Proposed planning reforms will see vital employment space lost through conversion into housing, the government has been warned
At the end of July the Department for Communites and Local Government (DCLG) announced plans to make temporary rules allowing office space to be turned into homes without full planning permission a permanent fixture of the English planning system.
The measures also propose extending the same permitted-development rights to business-use classes such as warehouses and laundrettes.
Most controversially, ministers said the new rules would apply everywhere in the nation - removing exemptions that currently prevent permitted-development conversions across to a swathe of central London, and in parts of Hampshire, Hertfordshire and Kent.
Under questioning by London Assembly Member Nicky Gavron this week, London Mayor Boris Johnson said he was “likely to object” to the government’s proposals because of the need to protect the capital’s employment space.
‘We generally think this approach is wrong,’ he said.
‘We want councils to have the ability to veto this and to take their own decisions based on local needs.
‘In some cases it makes good sense for some boroughs to convert from office to residential in order to satisfy housing need.
‘But we also think that this can go too far and you can lose economic-activity space that is absolutely vital.’
Gavron, who is Labour’s London planning spokeswoman, said the government proposals posed a threat to the capital’s economic recovery.
‘Allowing property owners to convert offices, light industrial, and warehouses into flats without the need for planning permission is a reckless measure which sacrifices jobs,’ she said.
‘It results in the wrong types of and sub-standard housing in the wrong locations, and without any contribution of affordable housing or Section 106.

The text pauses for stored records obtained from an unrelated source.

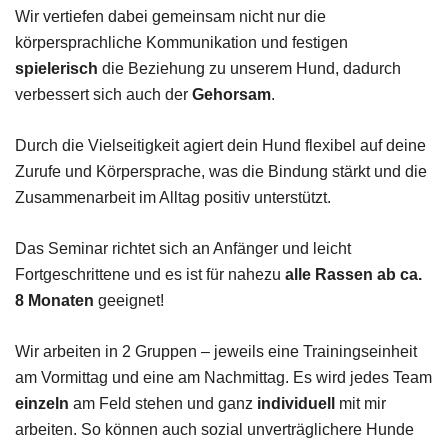
Wir vertiefen dabei gemeinsam nicht nur die
körpersprachliche Kommunikation und festigen
spielerisch
die Beziehung zu unserem Hund, dadurch
verbessert sich auch der
Gehorsam
.
Durch die Vielseitigkeit agiert dein Hund flexibel auf deine
Zurufe und Körpersprache, was die Bindung stärkt und die
Zusammenarbeit im Alltag positiv unterstützt.
Das Seminar richtet sich an Anfänger und leicht
Fortgeschrittene und es ist für nahezu
alle Rassen ab ca.
8 Monaten
geeignet!
Wir arbeiten in 2 Gruppen – jeweils eine Trainingseinheit
am Vormittag und eine am Nachmittag. Es wird jedes Team
einzeln
am Feld stehen und ganz
individuell
mit mir
arbeiten. So können auch sozial unverträglichere Hunde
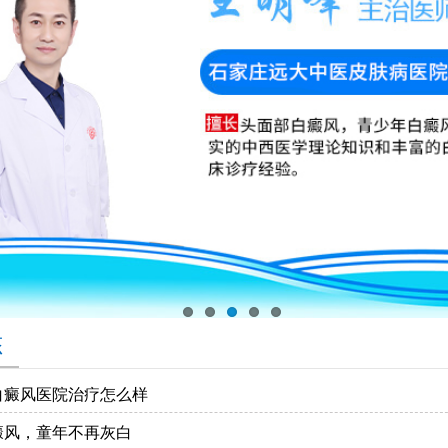
态
白癜风医院治疗怎么样
癜风，童年不再灰白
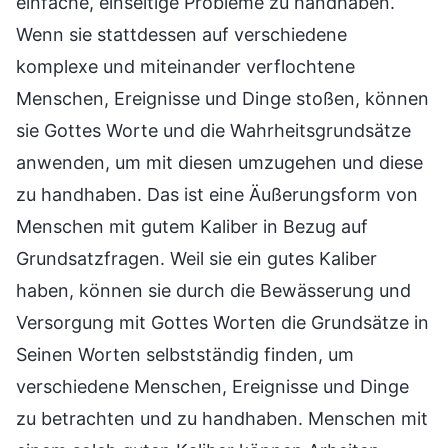
einfache, einseitige Probleme zu handhaben.
Wenn sie stattdessen auf verschiedene
komplexe und miteinander verflochtene
Menschen, Ereignisse und Dinge stoßen, können
sie Gottes Worte und die Wahrheitsgrundsätze
anwenden, um mit diesen umzugehen und diese
zu handhaben. Das ist eine Äußerungsform von
Menschen mit gutem Kaliber in Bezug auf
Grundsatzfragen. Weil sie ein gutes Kaliber
haben, können sie durch die Bewässerung und
Versorgung mit Gottes Worten die Grundsätze in
Seinen Worten selbstständig finden, um
verschiedene Menschen, Ereignisse und Dinge
zu betrachten und zu handhaben. Menschen mit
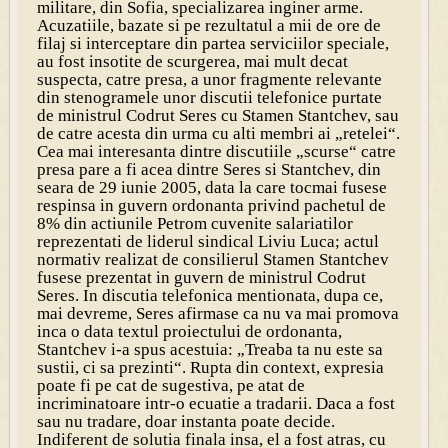
militare, din Sofia, specializarea inginer arme.
Acuzatiile, bazate si pe rezultatul a mii de ore de
filaj si interceptare din partea serviciilor speciale,
au fost insotite de scurgerea, mai mult decat
suspecta, catre presa, a unor fragmente relevante
din stenogramele unor discutii telefonice purtate
de ministrul Codrut Seres cu Stamen Stantchev, sau
de catre acesta din urma cu alti membri ai „retelei“.
Cea mai interesanta dintre discutiile „scurse“ catre
presa pare a fi acea dintre Seres si Stantchev, din
seara de 29 iunie 2005, data la care tocmai fusese
respinsa in guvern ordonanta privind pachetul de
8% din actiunile Petrom cuvenite salariatilor
reprezentati de liderul sindical Liviu Luca; actul
normativ realizat de consilierul Stamen Stantchev
fusese prezentat in guvern de ministrul Codrut
Seres. In discutia telefonica mentionata, dupa ce,
mai devreme, Seres afirmase ca nu va mai promova
inca o data textul proiectului de ordonanta,
Stantchev i-a spus acestuia: „Treaba ta nu este sa
sustii, ci sa prezinti“. Rupta din context, expresia
poate fi pe cat de sugestiva, pe atat de
incriminatoare intr-o ecuatie a tradarii. Daca a fost
sau nu tradare, doar instanta poate decide.
Indiferent de solutia finala insa, el a fost atras, cu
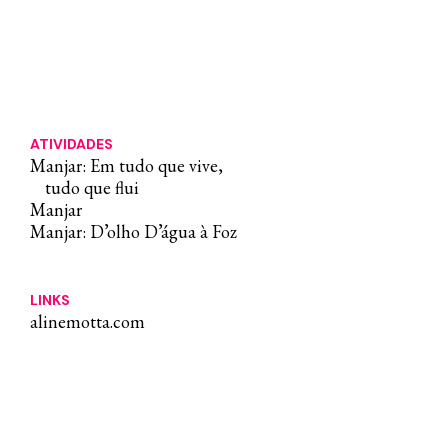
ATIVIDADES
Manjar: Em tudo que vive,
tudo que flui
Manjar
Manjar: D’olho D’água à Foz
LINKS
alinemotta.com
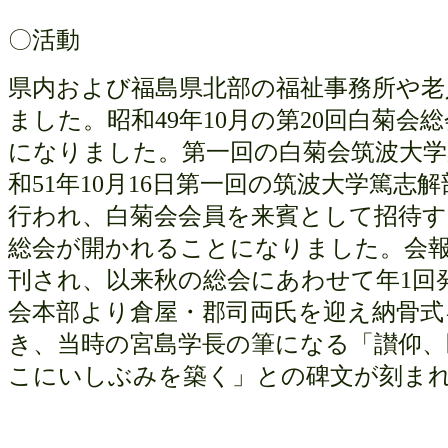
〇活動
県内および福島県北部の福祉事務所や老
ました。昭和
49
年
10
月の第
20
回白菊会総
になりました。第一回の白菊会筑波大学
和
51
年
10
月
16
日第一回の筑波大学篤志解
行われ、白菊会会員を来賓として招待す
総会が開かれることになりました。会
刊され、以来秋の総会にあわせて年
1
回
会本部より倉屋・郡司両氏を迎え納骨
き、当時の宮島学長の筆になる「讃仰
こにいしぶみを築く」との碑文が刻ま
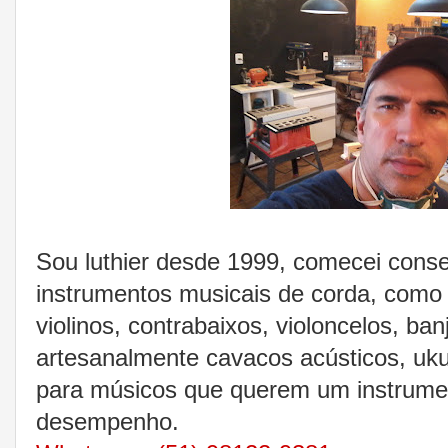
Sou luthier desde 1999, comecei cons
instrumentos musicais de corda, como 
violinos, contrabaixos, violoncelos, ban
artesanalmente cavacos acústicos, ukul
para músicos que querem um instrumen
desempenho.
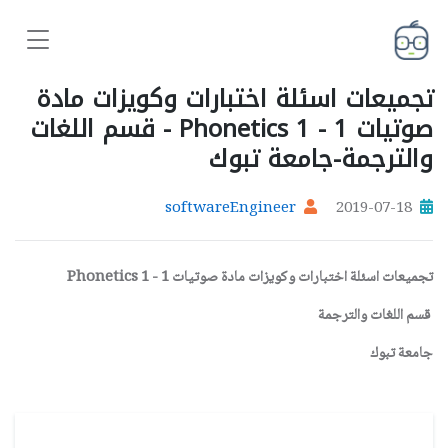
تجميعات اسئلة اختبارات وكويزات مادة
صوتيات 1 - Phonetics 1 - قسم اللغات
والترجمة-جامعة تبوك
softwareEngineer
2019-07-18
تجميعات اسئلة اختبارات وكويزات مادة صوتيات 1 - Phonetics 1
قسم اللغات والترجمة
جامعة تبوك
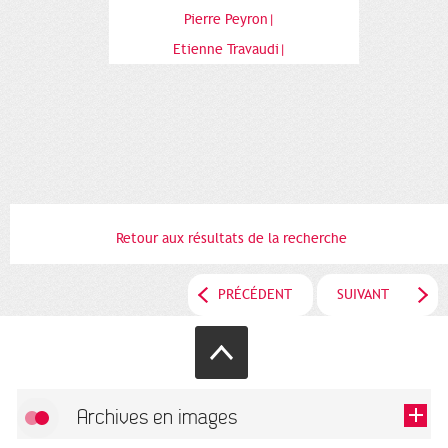
Pierre Peyron|
Etienne Travaudi|
Retour aux résultats de la recherche
PRÉCÉDENT
SUIVANT
Archives en images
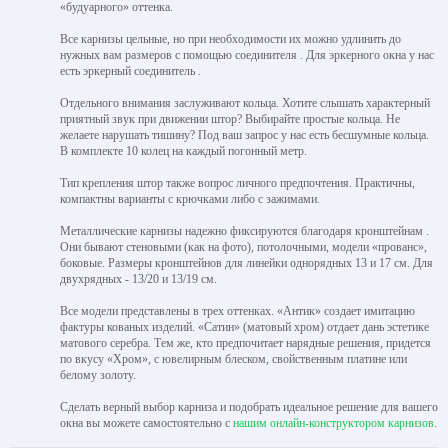
«будуарного» оттенка.
Все карнизы цельные, но при необходимости их можно удлинить до
нужных вам размеров с помощью соединителя . Для эркерного окна у нас
есть эркерный соединитель .
Отдельного внимания заслуживают кольца. Хотите слышать характерный
приятный звук при движении штор? Выбирайте простые кольца. Не
желаете нарушать тишину? Под ваш запрос у нас есть бесшумные кольца.
В комплекте 10 колец на каждый погонный метр.
Тип крепления штор также вопрос личного предпочтения. Практичны,
компактны варианты с крючками либо с зажимами.
Металлические карнизы надежно фиксируются благодаря кронштейнам .
Они бывают стеновыми (как на фото), потолочными, модели «прованс»,
боковые. Размеры кронштейнов для линейки однорядных 13 и 17 см. Для
двухрядных - 13/20 и 13/19 см.
Все модели представлены в трех оттенках. «Антик» создает имитацию
фактуры кованых изделий. «Сатин» (матовый хром) отдает дань эстетике
матового серебра. Тем же, кто предпочитает нарядные решения, придется
по вкусу «Хром», с ювелирным блеском, свойственным платине или
белому золоту.
Сделать верный выбор карниза и подобрать идеальное решение для вашего
окна вы можете самостоятельно с
нашим онлайн-конструктором карнизов
.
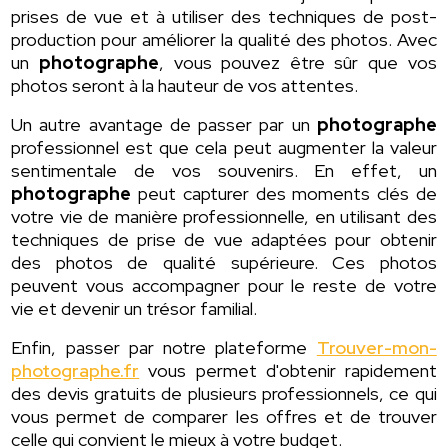
prises de vue et à utiliser des techniques de post-
production pour améliorer la qualité des photos. Avec
un
photographe
, vous pouvez être sûr que vos
photos seront à la hauteur de vos attentes.
Un autre avantage de passer par un
photographe
professionnel est que cela peut augmenter la valeur
sentimentale de vos souvenirs. En effet, un
photographe
peut capturer des moments clés de
votre vie de manière professionnelle, en utilisant des
techniques de prise de vue adaptées pour obtenir
des photos de qualité supérieure. Ces photos
peuvent vous accompagner pour le reste de votre
vie et devenir un trésor familial.
Enfin, passer par notre plateforme
Trouver-mon-
photographe.fr
vous permet d'obtenir rapidement
des devis gratuits de plusieurs professionnels, ce qui
vous permet de comparer les offres et de trouver
celle qui convient le mieux à votre budget.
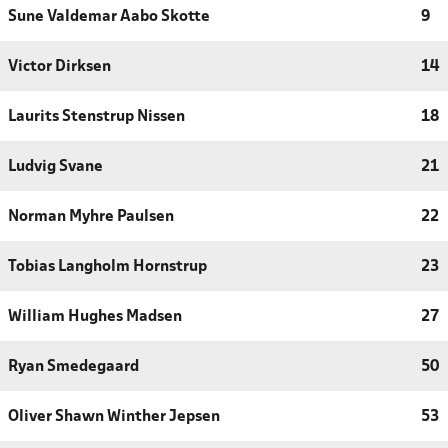
Sune Valdemar Aabo Skotte
9
Victor Dirksen
14
Laurits Stenstrup Nissen
18
Ludvig Svane
21
Norman Myhre Paulsen
22
Tobias Langholm Hornstrup
23
William Hughes Madsen
27
Ryan Smedegaard
50
Oliver Shawn Winther Jepsen
53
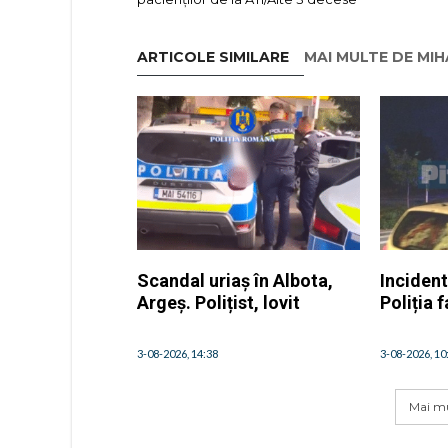
ARTICOLE SIMILARE
MAI MULTE DE MI
Scandal uriaș în Albota,
Incident
Argeș. Polițist, lovit
Poliția 
3-08-2026, 14:38
3-08-2026, 10
Mai mu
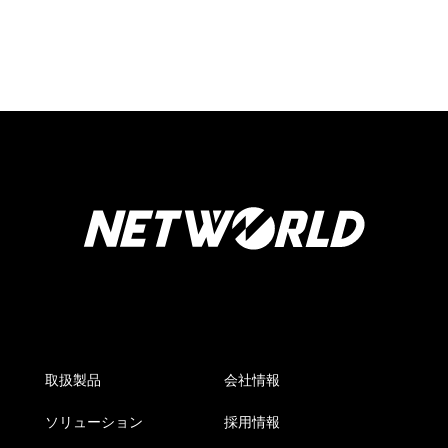
取扱製品
会社情報
ソリューション
採用情報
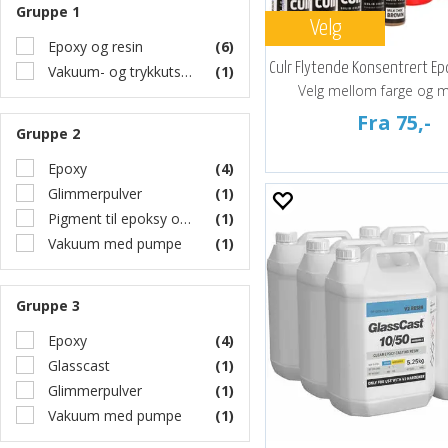
Gruppe 1
Velg
Epoxy og resin
(6)
Culr Flytende Konsentrert E
Vakuum- og trykkutstyr
(1)
Velg mellom farge og 
Fra 75,-
Gruppe 2
Epoxy
(4)
Glimmerpulver
(1)
Pigment til epoksy og resin
(1)
Vakuum med pumpe
(1)
Gruppe 3
Epoxy
(4)
Glasscast
(1)
Glimmerpulver
(1)
Vakuum med pumpe
(1)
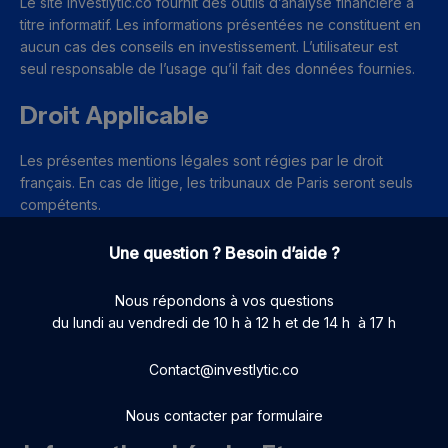
Le site investlytic.co fournit des outils d’analyse financière à
titre informatif. Les informations présentées ne constituent en
aucun cas des conseils en investissement. L’utilisateur est
seul responsable de l’usage qu’il fait des données fournies.
Droit Applicable
Les présentes mentions légales sont régies par le droit
français. En cas de litige, les tribunaux de Paris seront seuls
compétents.
Une question ? Besoin d’aide ?
Nous répondons à vos questions
du lundi au vendredi de 10 h à 12 h et de 14 h à 17 h
Contact@investlytic.co
Nous contacter par formulaire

‘Permitted development drives up the land value of employment space – even where property owners don’t convert, they will use it as a reason to increase rents, forcing businesses to close or to leave London.’
As part of the reforms, DCLG has proposed introducing a new ‘tightly defined’ prior approval test to allow local planning authorities to ‘consider the potential loss of the most strategically important office accommodation’.
However the City of London Corporation is one authority that has expressed concern over the effect of the measures – and the practicality of any new powers to protect employment space.
In a report to elected members this month, it said the changes had ‘significant adverse implications’ for its status as a global financial and business centre.
It said research indicated that it could lose up to 18% of its office stock – enough to house 100,000 workers – if the measures were implemented.
The DCLG consultation is open until September 26.